┏━━

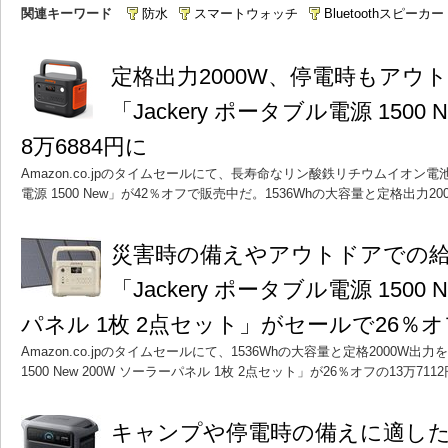
関連キーワード
防水
スマートウォッチ
Bluetoothスピーカー
定格出力2000W、停電時もアウ
「Jackery ポータブル電源 1500
8万6884円に
Amazon.co.jpのタイムセールにて、長寿命なリン酸鉄リチウムイオン電池
電源 1500 New」が42％オフで販売中だ。1536Whの大容量と定格出力2
災害時の備えやアウトドアでの
「Jackery ポータブル電源 1500 
パネル 1枚 2点セット」がセールで26％
Amazon.co.jpのタイムセールにて、1536Whの大容量と定格2000W出力
1500 New 200W ソーラーパネル 1枚 2点セット」が26％オフの13万71
キャンプや停電時の備えに適した「Ank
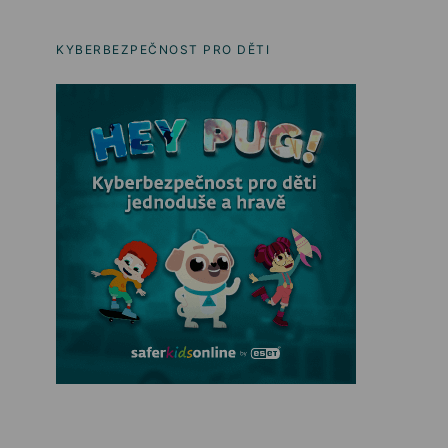
KYBERBEZPEČNOST PRO DĚTI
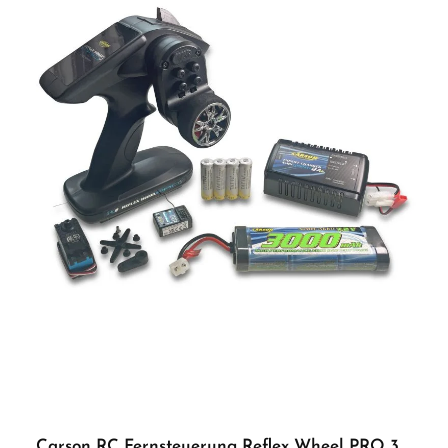
für Kinder unter 14 Jahren geeignet. Benutzung nur unter Aufsicht von
Erwachsenen.
Carson RC Fernsteuerung Reflex Wheel PRO 3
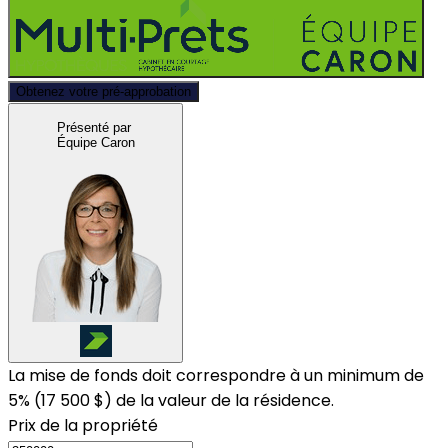
Obtenez votre pré-approbation
Présenté par
Équipe Caron
La mise de fonds doit correspondre à un minimum de
5% (
17 500 $
) de la valeur de la résidence.
Prix de la propriété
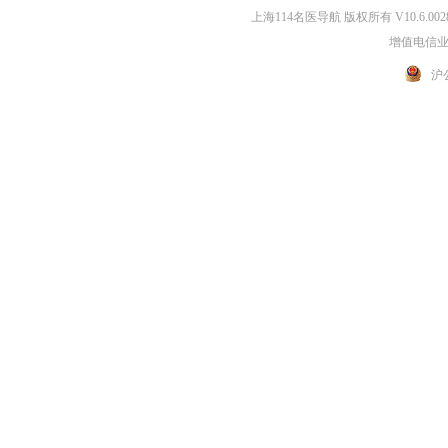
上海114名医导航 版权所有 V10.6.002
增值电信业务
沪公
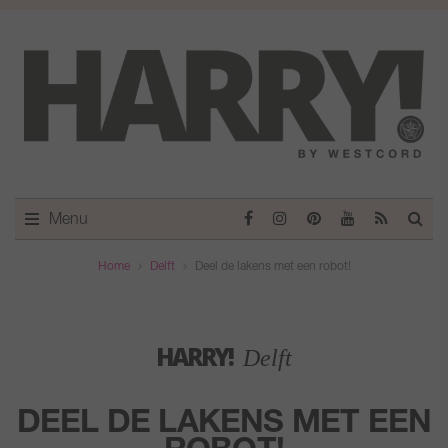
Menu
Home
Delft
Deel de lakens met een robot!
HARRY!
Delft
DEEL DE LAKENS MET EEN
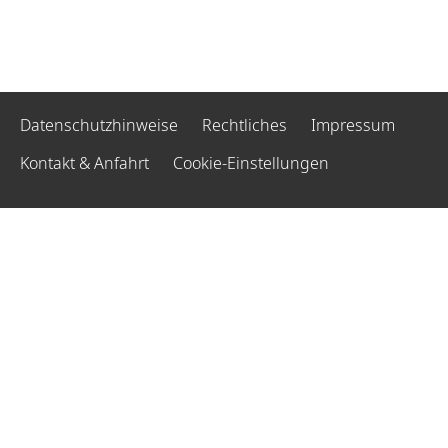
Datenschutzhinweise
Rechtliches
Impressum
Kontakt & Anfahrt
Cookie-Einstellungen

┗━━

**WHAT IS EXPECTED:**
The data must be reproduced exactly, and no picture may appear in the copy.

**TASK ANSWER:**
関連キーワード
防水
スマートウォッチ
Bluetoothスピーカー
定格出力2000W、停電時もアウ
「Jackery ポータブル電源 1500
8万6884円に
Amazon.co.jpのタイムセールにて、長寿命なリン酸鉄リチウムイオン電池
電源 1500 New」が42％オフで販売中だ。1536Whの大容量と定格出力2
災害時の備えやアウトドアでの
「Jackery ポータブル電源 1500 
パネル 1枚 2点セット」がセールで26％
Amazon.co.jpのタイムセールにて、1536Whの大容量と定格2000W出力
1500 New 200W ソーラーパネル 1枚 2点セット」が26％オフの13万71
キャンプや停電時の備えに適した「Ank
KYBERBEZPEČNOST PRO DĚTI
für Kinder unter 14 Jahren geeignet. Benutzung nur unter Aufsicht von
Erwachsenen.
Carson RC Fernsteuerung Reflex Wheel PRO 3
Obtenez votre pré-approbation
Présenté par
Équipe Caron
La mise de fonds doit correspondre à un minimum de
5% (
17 500 $
) de la valeur de la résidence.
Prix de la propriété
上海114名医导航 版权所有 V10.6.002
增值电信业务
沪公
Menu
Home
Delft
Deel de lakens met een robot!
HARRY!
Delft
DEEL DE LAKENS MET EEN
Datenschutzhinweise
Rechtliches
Impressum
Kontakt & Anfahrt
Cookie-Einstellungen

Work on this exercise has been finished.